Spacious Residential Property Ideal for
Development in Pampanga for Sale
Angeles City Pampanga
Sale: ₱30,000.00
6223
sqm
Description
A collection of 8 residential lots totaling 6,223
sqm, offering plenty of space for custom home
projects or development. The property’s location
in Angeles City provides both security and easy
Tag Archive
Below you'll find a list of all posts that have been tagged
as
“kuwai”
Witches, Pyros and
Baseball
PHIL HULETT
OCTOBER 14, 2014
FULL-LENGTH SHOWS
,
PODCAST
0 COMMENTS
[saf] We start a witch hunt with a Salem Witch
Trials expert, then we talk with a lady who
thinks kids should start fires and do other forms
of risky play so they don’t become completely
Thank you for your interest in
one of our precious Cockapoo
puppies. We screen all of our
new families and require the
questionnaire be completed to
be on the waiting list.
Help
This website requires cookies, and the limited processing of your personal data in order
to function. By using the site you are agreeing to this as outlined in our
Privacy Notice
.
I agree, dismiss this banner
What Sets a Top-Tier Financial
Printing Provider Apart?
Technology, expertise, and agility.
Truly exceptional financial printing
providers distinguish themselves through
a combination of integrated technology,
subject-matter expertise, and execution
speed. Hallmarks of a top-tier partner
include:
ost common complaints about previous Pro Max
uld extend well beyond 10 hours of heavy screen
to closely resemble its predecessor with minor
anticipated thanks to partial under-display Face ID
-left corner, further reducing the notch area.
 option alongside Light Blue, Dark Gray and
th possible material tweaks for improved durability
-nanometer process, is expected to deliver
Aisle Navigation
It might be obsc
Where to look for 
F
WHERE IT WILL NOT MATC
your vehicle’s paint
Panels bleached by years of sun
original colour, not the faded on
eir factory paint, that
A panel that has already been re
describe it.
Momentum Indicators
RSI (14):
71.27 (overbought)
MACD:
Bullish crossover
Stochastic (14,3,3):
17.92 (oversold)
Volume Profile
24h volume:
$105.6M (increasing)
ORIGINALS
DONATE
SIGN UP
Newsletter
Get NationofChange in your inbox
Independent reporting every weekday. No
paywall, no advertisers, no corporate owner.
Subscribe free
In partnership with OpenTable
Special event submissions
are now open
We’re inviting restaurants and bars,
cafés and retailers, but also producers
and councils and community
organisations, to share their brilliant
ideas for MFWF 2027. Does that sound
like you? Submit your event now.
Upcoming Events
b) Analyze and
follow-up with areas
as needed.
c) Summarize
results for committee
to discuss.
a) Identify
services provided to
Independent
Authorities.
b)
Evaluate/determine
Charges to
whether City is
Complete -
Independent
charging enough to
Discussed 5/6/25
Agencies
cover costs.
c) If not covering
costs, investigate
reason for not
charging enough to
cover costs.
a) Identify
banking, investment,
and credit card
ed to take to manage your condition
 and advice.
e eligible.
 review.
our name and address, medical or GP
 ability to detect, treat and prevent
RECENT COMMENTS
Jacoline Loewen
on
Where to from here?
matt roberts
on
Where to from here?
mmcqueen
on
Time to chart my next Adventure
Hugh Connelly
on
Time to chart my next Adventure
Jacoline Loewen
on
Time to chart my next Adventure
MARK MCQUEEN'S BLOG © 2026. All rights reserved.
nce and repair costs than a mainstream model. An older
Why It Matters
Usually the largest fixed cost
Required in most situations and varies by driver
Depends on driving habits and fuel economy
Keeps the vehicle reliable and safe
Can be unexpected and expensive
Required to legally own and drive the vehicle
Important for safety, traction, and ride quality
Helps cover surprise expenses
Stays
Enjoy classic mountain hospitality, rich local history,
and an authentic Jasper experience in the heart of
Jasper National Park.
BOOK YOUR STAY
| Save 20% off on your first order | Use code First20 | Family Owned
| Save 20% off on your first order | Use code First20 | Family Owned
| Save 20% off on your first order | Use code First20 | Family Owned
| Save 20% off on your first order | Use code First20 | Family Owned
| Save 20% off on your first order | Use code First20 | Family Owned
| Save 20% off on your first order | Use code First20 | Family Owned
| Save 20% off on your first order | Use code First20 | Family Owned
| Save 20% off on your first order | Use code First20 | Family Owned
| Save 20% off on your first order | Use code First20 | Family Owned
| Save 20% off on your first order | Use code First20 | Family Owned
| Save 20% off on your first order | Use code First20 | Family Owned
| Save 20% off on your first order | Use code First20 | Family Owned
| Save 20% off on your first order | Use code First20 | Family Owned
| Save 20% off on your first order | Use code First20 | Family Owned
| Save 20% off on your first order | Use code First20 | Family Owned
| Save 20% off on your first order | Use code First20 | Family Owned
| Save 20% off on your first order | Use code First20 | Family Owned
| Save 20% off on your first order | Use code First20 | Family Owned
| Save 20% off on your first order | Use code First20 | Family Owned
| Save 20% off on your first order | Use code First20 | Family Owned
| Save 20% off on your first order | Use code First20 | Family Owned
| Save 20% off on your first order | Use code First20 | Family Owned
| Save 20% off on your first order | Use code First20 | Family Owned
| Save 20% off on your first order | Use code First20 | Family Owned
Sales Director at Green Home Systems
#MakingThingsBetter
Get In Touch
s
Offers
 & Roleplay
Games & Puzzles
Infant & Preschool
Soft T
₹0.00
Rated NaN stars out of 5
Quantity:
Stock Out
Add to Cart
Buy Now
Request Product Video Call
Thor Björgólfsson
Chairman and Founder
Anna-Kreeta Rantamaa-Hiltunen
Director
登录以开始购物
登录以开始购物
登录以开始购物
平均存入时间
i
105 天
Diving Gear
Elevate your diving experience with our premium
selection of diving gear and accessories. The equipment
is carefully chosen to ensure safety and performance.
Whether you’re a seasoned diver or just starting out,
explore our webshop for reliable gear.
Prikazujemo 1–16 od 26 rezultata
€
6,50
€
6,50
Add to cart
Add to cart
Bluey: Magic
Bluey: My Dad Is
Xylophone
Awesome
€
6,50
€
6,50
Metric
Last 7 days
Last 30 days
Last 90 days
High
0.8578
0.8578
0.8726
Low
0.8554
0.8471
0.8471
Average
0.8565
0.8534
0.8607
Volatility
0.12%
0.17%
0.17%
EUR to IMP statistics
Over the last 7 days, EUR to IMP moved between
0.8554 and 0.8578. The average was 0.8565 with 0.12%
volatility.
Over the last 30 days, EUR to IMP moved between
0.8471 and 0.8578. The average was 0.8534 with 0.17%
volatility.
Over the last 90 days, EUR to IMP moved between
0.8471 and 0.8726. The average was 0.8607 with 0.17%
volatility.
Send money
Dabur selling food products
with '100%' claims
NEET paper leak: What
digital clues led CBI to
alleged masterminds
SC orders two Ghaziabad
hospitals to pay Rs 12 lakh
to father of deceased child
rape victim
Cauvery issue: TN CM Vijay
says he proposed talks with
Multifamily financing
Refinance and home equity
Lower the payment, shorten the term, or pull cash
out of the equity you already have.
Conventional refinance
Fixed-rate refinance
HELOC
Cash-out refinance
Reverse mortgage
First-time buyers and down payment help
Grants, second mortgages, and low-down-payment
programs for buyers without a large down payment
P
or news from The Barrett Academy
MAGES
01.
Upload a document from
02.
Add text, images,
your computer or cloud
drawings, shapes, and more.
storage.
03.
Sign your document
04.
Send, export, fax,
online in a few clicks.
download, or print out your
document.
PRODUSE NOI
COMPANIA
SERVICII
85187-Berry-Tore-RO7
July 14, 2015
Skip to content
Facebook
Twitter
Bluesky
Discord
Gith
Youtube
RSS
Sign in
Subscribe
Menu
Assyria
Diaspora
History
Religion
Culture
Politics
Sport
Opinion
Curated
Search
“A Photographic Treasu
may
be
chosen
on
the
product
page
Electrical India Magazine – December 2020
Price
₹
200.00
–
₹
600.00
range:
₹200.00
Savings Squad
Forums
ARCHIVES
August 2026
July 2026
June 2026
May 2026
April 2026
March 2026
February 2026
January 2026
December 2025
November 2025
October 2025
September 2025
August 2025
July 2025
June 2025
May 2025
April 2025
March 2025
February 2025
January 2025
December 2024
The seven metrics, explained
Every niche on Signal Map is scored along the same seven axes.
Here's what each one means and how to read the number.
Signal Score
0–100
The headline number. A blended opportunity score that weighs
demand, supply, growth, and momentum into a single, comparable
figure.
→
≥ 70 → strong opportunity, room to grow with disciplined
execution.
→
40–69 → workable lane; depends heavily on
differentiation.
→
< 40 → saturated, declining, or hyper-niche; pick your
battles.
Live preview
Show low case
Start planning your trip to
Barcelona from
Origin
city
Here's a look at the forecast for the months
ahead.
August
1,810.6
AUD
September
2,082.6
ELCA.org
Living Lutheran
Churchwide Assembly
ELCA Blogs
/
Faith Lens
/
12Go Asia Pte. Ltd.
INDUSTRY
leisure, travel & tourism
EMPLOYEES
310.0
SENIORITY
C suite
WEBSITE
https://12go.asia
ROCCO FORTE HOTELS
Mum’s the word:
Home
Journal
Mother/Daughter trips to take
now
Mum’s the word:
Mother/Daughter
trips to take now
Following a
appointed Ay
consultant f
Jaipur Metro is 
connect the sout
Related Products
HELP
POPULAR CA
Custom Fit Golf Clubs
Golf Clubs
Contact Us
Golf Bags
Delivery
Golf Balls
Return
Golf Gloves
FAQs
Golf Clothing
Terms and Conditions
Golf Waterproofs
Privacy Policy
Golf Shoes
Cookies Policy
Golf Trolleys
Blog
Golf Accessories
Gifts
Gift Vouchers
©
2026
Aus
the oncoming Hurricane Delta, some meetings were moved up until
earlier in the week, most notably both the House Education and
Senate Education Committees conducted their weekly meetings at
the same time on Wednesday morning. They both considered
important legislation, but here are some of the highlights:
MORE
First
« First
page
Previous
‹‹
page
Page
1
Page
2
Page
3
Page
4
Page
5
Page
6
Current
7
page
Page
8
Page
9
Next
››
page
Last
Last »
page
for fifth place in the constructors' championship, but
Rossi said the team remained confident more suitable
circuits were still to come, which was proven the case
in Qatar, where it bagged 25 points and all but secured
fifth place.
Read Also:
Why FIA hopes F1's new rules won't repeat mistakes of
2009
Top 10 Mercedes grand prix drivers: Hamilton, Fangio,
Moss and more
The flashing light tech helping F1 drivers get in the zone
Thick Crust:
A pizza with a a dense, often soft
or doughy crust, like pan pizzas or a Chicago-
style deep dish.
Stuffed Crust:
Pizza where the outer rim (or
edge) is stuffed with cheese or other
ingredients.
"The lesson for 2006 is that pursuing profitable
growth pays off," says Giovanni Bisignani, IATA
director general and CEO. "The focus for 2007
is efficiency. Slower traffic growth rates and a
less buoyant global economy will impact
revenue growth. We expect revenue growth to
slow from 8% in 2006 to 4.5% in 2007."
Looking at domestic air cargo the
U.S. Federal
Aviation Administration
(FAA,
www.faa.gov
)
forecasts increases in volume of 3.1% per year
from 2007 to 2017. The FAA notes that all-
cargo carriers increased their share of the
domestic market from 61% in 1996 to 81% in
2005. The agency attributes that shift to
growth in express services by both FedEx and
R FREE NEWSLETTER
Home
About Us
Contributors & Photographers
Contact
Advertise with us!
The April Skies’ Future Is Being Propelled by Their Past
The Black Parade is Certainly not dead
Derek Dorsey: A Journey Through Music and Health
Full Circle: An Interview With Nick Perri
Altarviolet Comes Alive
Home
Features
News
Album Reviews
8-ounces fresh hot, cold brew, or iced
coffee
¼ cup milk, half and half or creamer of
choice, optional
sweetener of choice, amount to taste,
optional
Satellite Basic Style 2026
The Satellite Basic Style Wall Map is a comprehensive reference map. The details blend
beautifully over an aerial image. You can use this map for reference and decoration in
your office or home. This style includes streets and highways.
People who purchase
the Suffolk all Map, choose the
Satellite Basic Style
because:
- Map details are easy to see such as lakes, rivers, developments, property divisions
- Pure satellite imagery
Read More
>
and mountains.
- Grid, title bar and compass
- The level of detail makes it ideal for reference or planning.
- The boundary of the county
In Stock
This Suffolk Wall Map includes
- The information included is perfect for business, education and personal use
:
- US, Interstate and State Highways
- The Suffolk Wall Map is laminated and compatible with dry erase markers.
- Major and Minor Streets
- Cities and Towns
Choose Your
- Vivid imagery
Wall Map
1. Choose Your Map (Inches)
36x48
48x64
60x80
=-=-=
▶ **What the task requires**
Every line from the line containing "the oncoming Hurricane" through the line containing "Album Reviews" in the records above must be retyped exactly. Leave out the rest.

▶ **Answer for this exercise**
the oncoming Hurricane Delta, some meetings were moved up until
earlier in the week, most notably both the House Education and
Senate Education Committees conducted their weekly meetings at
the same time on Wednesday morning. They both considered
important legislation, but here are some of the highlights:
MORE
First
« First
page
Previous
‹‹
page
Page
1
Page
2
Page
3
Page
4
Page
5
Page
6
Current
7
page
Page
8
Page
9
Next
››
page
Last
Last »
page
for fifth place in the constructors' championship, but
Rossi said the team remained confident more suitable
circuits were still to come, which was proven the case
in Qatar, where it bagged 25 points and all but secured
fifth place.
Read Also:
Why FIA hopes F1's new rules won't repeat mistakes of
2009
Top 10 Mercedes grand prix drivers: Hamilton, Fangio,
Moss and more
The flashing light tech helping F1 drivers get in the zone
Thick Crust:
A pizza with a a dense, often soft
or doughy crust, like pan pizzas or a Chicago-
style deep dish.
Stuffed Crust:
Pizza where the outer rim (or
edge) is stuffed with cheese or other
ingredients.
"The lesson for 2006 is that pursuing profitable
growth pays off," says Giovanni Bisignani, IATA
director general and CEO. "The focus for 2007
is efficiency. Slower traffic growth rates and a
less buoyant global economy will impact
revenue growth. We expect revenue growth to
slow from 8% in 2006 to 4.5% in 2007."
Looking at domestic air cargo the
U.S. Federal
Aviation Administration
(FAA,
www.faa.gov
)
forecasts increases in volume of 3.1% per year
from 2007 to 2017. The FAA notes that all-
cargo carriers increased their share of the
domestic market from 61% in 1996 to 81% in
2005. The agency attributes that shift to
growth in express services by both FedEx and
R FREE NEWSLETTER
Home
About Us
Contributors & Photographers
Contact
Advertise with us!
The April Skies’ Future Is Being Propelled by Their Past
The Black Parade is Certainly not dead
Derek Dorsey: A Journey Through Music and Health
Full Circle: An Interview With Nick Perri
Altarviolet Comes Alive
Home
Features
News
Album Reviews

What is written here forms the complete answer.